Turkey qualified for the World Cup after 24 years, Austria is in too, and somewhere inside me, a 10-year-old is losing his mind.
France 98. The Blur song. A plastic World Cup ball in a Viennese living room. I was ten years old and the world felt enormous.
Four days before the 2026 World Cup kicks off, that feeling is back. Uninvited, completely welcome.
The first one you remember stays with you forever
France 1998 was my first World Cup with real memory attached to it. The tournament was held in France, and France won it on home soil, with a squad that read like a fantasy team: Zidane, Henry, Trezeguet, Desailly. Brazil were the other force in the room, with Ronaldo, the real one, the phenomenon, still very much at the centre of everything.
Austria was there. And for a 10-year-old living in Vienna, that mattered enormously. Toni Polster was still playing. I admired him then for his positional dominance as a striker, the way he occupied space, the timing. I admire him now equally for being one of the funniest, most honest voices in Austrian football commentary. The fact that his old shirts are fetching upwards of 300 euros at auction tells me I am not alone in this.
That tournament also landed alongside the PlayStation era and the EA Sports World Cup special edition game. Football on screen, football in the living room, football everywhere. It was the second ignition point for my love of the game, after falling in love with Beşiktaş as a club. After 98, football stopped being something I watched and became something I felt.
2002 and the Turks who made history
Then 2002 arrived, and my root country Turkey entered the picture.
What Şenol Güneş built with that squad was genuinely remarkable. Turkey finished third. Third. In a World Cup co-hosted by Japan and South Korea, against the full weight of the established football world, they played with a physicality, organisation, and collective belief that I have never seen a Turkish side replicate. Hasan Şaş. Yıldıray Baştürk. Rüştü Reçber in goal, becoming one of the tournament's standout goalkeepers almost by force of personality alone.
That run cemented football as part of my identity. Not just something I followed. Something I belonged to.
24 years. One generation. Two very different eras.
Turkey has not been back since. That gap, 24 years between World Cup appearances, is not a statistic. It is a story about wasted talent, chaotic football governance, and what happens when a country produces gifted players and then fails to build anything sustainable around them.
The cruel irony is visible in the current squad. Most of the players who qualified for 2026 were not developed inside Turkey. Arda Güler came through Real Madrid's system. Kenan Yıldız through Juventus. Orkun Kökcü through the Dutch football pipeline at Feyenoord. Turkey's talent is real, deep, and recurring. The structures that should nurture it domestically have spent decades doing the opposite.
Arda is one of the rare exceptions, someone who built his foundation at home before going abroad. The way he moves on the ball, the composure, the creative vision at his age, it genuinely makes you wonder what a properly run football ecosystem in Turkey could produce at scale.

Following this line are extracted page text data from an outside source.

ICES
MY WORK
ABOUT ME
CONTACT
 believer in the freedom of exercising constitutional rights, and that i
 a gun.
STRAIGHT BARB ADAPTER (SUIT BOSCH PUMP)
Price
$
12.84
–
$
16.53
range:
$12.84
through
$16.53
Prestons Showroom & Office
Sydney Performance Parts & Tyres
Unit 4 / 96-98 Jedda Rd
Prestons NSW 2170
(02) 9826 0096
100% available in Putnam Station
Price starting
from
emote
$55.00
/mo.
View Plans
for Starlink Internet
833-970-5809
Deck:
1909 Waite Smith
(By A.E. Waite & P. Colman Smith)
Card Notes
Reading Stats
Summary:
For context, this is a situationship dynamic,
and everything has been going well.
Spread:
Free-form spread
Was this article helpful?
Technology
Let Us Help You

Under Vincenzo Montella, there is at least tactical discipline now. Shape, organisation, a clear idea of how to deploy the quality available. If the group stages go well and the bracket opens up, I think a 2002-style run is not fantasy. It is a real possibility. And that possibility is what has me setting alarms for midnight kick-offs.

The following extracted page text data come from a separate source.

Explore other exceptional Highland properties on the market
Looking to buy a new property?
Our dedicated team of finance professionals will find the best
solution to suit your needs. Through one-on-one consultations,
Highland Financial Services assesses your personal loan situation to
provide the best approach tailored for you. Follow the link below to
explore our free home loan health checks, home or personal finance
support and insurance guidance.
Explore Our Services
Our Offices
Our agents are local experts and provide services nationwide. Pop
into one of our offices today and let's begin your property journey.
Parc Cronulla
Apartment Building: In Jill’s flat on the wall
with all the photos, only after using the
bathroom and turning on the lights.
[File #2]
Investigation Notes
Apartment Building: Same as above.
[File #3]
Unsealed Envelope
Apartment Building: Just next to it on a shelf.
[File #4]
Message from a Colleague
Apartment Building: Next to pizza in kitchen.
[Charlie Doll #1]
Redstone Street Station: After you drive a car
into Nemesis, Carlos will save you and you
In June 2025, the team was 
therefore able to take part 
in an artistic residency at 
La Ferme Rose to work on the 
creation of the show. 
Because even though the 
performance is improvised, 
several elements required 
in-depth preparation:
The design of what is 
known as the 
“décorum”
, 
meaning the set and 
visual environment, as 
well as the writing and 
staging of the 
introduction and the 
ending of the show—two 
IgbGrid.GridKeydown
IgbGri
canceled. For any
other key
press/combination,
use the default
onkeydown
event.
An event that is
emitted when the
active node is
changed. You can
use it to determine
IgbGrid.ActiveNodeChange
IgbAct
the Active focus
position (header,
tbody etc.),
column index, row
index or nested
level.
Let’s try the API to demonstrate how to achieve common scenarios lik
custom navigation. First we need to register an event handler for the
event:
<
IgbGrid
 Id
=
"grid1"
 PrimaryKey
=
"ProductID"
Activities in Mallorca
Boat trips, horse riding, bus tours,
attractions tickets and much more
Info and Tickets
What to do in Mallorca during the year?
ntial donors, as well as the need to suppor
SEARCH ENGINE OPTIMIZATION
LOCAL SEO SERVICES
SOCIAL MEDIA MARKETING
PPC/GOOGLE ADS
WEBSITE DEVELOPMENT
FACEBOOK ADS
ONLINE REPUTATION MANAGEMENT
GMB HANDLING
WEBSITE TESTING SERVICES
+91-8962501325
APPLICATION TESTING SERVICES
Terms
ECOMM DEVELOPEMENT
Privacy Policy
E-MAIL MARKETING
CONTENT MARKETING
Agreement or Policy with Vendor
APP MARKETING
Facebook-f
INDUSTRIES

Two flags. Twice the chaos.
Austria qualified too.
For the first time in a long time, I have two teams to watch, genuinely and without conflict. The country I was born in, and the country of my origin. Two separate sets of nerves. Two separate reasons to shout at the television. I am not sure my sleep schedule will recover before August.
Football has this one trick no other sport has managed: it makes grown adults feel like children again, and nobody is embarrassed about it.

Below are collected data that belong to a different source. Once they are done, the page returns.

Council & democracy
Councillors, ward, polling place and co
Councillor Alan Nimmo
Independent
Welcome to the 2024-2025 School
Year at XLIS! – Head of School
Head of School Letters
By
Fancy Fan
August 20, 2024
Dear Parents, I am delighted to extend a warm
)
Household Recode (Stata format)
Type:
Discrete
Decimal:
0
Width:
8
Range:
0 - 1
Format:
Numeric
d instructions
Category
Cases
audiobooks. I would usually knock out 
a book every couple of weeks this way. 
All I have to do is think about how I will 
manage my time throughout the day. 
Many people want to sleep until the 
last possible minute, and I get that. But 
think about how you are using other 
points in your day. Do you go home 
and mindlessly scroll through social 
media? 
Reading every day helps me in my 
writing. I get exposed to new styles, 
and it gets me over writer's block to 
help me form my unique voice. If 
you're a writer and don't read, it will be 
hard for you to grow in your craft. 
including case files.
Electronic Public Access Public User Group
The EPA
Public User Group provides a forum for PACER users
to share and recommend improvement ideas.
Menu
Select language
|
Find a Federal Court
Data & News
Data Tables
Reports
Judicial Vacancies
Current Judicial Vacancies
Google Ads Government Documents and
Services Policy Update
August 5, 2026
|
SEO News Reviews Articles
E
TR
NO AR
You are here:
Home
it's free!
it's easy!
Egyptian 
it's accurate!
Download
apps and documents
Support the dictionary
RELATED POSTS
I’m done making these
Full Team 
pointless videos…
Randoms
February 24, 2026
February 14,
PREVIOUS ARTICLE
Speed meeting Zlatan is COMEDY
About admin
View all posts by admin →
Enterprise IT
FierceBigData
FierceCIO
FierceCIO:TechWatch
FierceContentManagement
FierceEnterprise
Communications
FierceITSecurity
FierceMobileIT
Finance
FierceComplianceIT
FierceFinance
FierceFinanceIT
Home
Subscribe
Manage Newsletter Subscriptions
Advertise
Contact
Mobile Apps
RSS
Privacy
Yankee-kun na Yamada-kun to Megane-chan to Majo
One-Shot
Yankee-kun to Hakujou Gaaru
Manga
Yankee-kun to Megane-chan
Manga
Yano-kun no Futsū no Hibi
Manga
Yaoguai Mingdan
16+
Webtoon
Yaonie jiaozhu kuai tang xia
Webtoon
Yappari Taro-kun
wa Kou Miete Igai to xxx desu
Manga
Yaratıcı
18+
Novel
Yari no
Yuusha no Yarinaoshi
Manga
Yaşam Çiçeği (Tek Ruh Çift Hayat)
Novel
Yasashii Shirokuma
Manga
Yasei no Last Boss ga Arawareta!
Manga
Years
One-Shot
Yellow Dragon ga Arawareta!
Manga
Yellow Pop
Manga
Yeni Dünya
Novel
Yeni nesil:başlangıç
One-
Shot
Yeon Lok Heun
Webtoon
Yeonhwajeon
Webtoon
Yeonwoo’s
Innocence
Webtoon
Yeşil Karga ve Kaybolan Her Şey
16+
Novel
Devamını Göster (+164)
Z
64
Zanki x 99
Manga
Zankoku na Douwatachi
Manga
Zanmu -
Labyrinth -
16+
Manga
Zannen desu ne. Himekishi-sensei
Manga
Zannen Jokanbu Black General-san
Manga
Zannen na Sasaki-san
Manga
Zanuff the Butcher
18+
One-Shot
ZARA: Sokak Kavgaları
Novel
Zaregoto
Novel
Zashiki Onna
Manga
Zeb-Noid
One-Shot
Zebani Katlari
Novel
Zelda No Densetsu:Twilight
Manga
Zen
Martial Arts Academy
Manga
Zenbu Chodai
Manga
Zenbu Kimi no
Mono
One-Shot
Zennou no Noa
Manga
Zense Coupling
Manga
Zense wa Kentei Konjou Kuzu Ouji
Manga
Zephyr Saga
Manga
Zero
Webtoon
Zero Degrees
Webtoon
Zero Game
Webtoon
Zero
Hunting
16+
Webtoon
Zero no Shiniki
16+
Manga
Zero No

The world in 2026 is objectively more chaotic than it was in 1998. That is not an observation I am making lightly. But the World Cup has always functioned as a temporary agreement between nations to care about something beautiful and exhausting together. I'll take that agreement wherever I can find it.
This one feels personal in a way I did not expect. The inner child who watched Polster and Ronaldo and Zidane in a living room in Vienna is genuinely, unreservedly excited. That kid deserves this.
What I'd actually do
- Watch Turkey's group stage games with the same focus I give Beşiktaş matches. Montella's tactical shape is worth studying, not just enjoying.
- Pay close attention to Arda Güler in the first two games. His form and confidence in those matches will tell you everything about how far Turkey can go.
- Find the old 2002 Turkey highlights. The Senegal match, the Brazil match, the South Korea semi-final heartbreak. Context makes the new chapter better.
- Give Austria a genuine chance rather than watching with lowered expectations. Underdog energy at tournaments is real, and they earned their place.
Sleepless nights ahead. Never happier about it.